39 Mary got up and hurried to a city in the Judean highlands. 40 She entered Zechariah’s home and greeted Elizabeth. 41 When Elizabeth heard Mary’s greeting, the child leaped in her womb, and Elizabeth was filled with the Holy Spirit. 42 With a loud voice she blurted out, “God has blessed you above all women, and he has blessed the child you carry. 43 Why do I have this honour, that the mother of my Lord should come to me? 44 As soon as I heard your greeting, the baby in my womb jumped for joy. 45 Happy is she who believed that the Lord would fulfill the promises he made to her.”  57 When the time came for Elizabeth to have her child, she gave birth to a boy. 58 Her neighbours and relatives celebrated with her because they had heard that the Lord had shown her great mercy. 59 On the eighth day, it came time to circumcise the child. They wanted to name him Zechariah because that was his father’s name. 60 But his mother replied, “No, his name will be John.”  61 They said to her, “None of your relatives have that name.” 62 Then they began gesturing to his father to see what he wanted to call him.  63 After asking for a tablet, he surprised everyone by writing, “His name is John.” 64 At that moment, Zechariah was able to speak again, and he began praising God. 65 All their neighbours were filled with awe, and everyone throughout the Judean highlands talked about what had happened.

Joy? To the World

On the first Sunday in Advent – I was a little late and rushing into Sunday School. I’ve been teaching the lesson for Sunday School this fall, and we’ve been having a lot of fun. Expecting the children to be bouncing off the walls with their collective anticipation for Christmas, I was surprised to find them all sitting with their hands behind their backs. But they weren’t still. They were like a shaken-up pop bottle, just barely containing their excitement, as every time they shifted position, they jingled. Mearle had wonderfully prepped them with instruments and jinglebells so that when we got to our first song, I’m surprised you didn’t hear their Christmas joy all the way up here!

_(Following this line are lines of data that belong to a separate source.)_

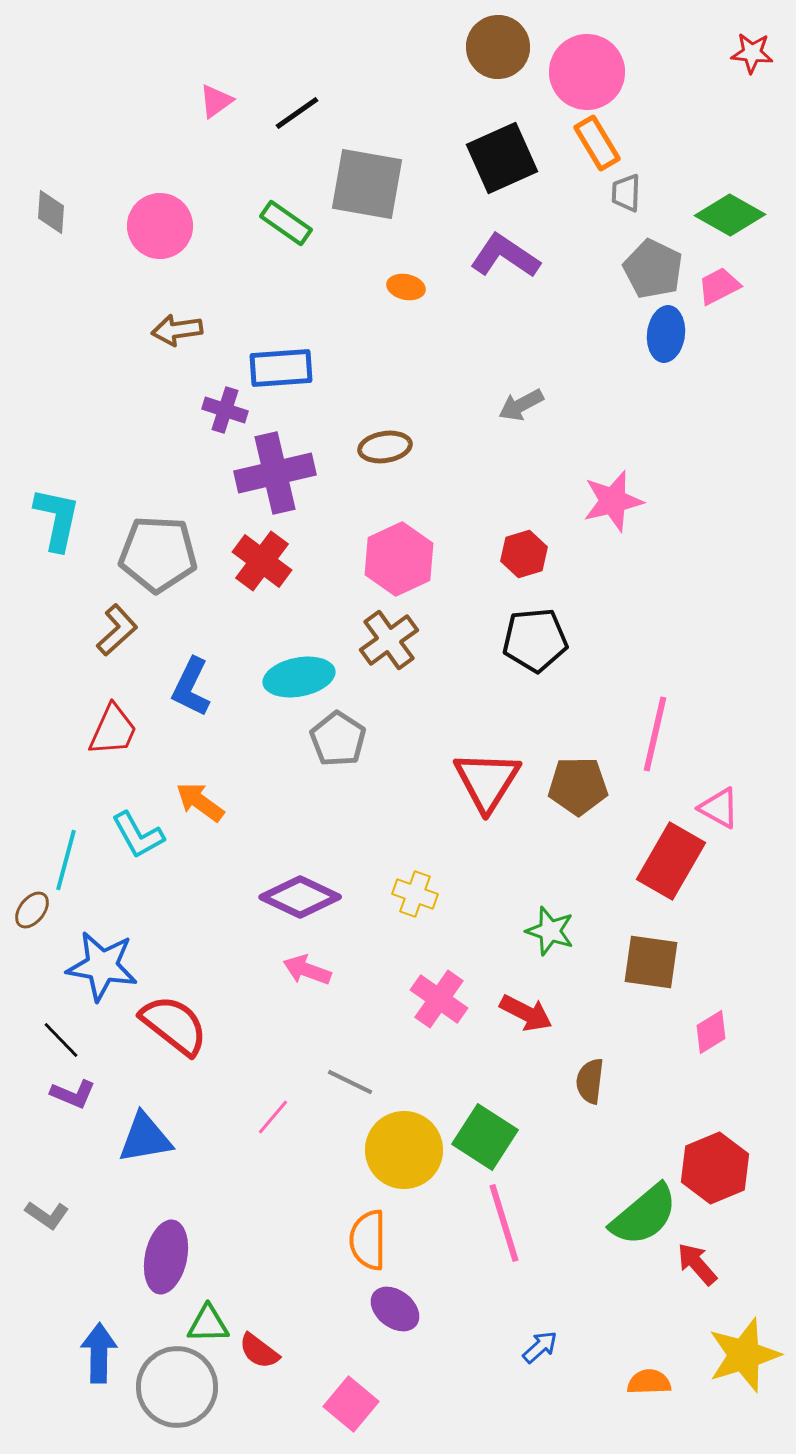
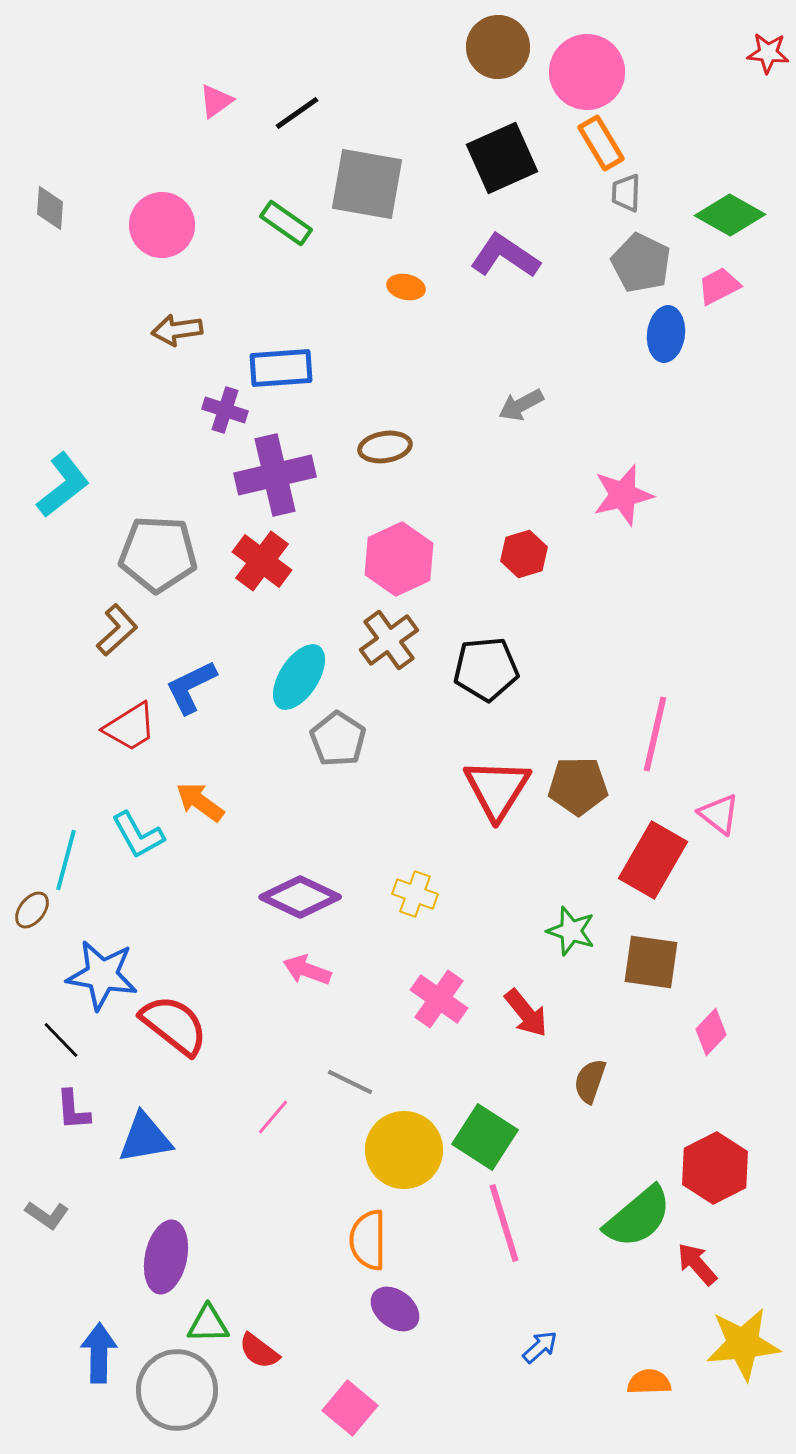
red star at (752, 53): moved 16 px right
orange rectangle at (597, 143): moved 4 px right
gray diamond at (51, 212): moved 1 px left, 4 px up
pink circle at (160, 226): moved 2 px right, 1 px up
gray pentagon at (653, 269): moved 12 px left, 6 px up
purple cross at (275, 473): moved 2 px down
pink star at (613, 501): moved 10 px right, 6 px up
cyan L-shape at (57, 519): moved 6 px right, 34 px up; rotated 40 degrees clockwise
black pentagon at (535, 640): moved 49 px left, 29 px down
cyan ellipse at (299, 677): rotated 46 degrees counterclockwise
blue L-shape at (191, 687): rotated 38 degrees clockwise
red trapezoid at (113, 730): moved 17 px right, 3 px up; rotated 34 degrees clockwise
red triangle at (487, 781): moved 10 px right, 8 px down
pink triangle at (719, 808): moved 6 px down; rotated 9 degrees clockwise
red rectangle at (671, 861): moved 18 px left, 1 px up
green star at (550, 931): moved 21 px right
blue star at (102, 966): moved 9 px down
red arrow at (526, 1013): rotated 24 degrees clockwise
pink diamond at (711, 1032): rotated 15 degrees counterclockwise
brown semicircle at (590, 1081): rotated 12 degrees clockwise
purple L-shape at (73, 1094): moved 16 px down; rotated 63 degrees clockwise
red hexagon at (715, 1168): rotated 4 degrees counterclockwise
green semicircle at (644, 1215): moved 6 px left, 2 px down
yellow star at (744, 1355): moved 1 px left, 11 px up; rotated 12 degrees clockwise
gray circle at (177, 1387): moved 3 px down
pink square at (351, 1404): moved 1 px left, 4 px down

It reminded me as adults, we rarely anticipate joy. When the phone rings out of the blue at a strange hour, joy isn’t the first thing that jumps into your mind, joy isn’t waiting to jump out…sometimes it’s much worse.

Zechariah in the temple no longer anticipated joy. He had waited to hear from God for so long that his joy turned into despair, his hope in tatters. So when an angel comes to tell him that Elizabeth will become pregnant, his mind goes to all that could go wrong, all that had gone wrong in their journey. In response, in love, the angel allows Zechariah to observe his life at a distance – no longer able to talk – only see, and listen.
Have you ever stepped back and done that? To take the long view – the bigger picture perspective of your life? When grief becomes a constant companion, joy remains hidden and unnoticed.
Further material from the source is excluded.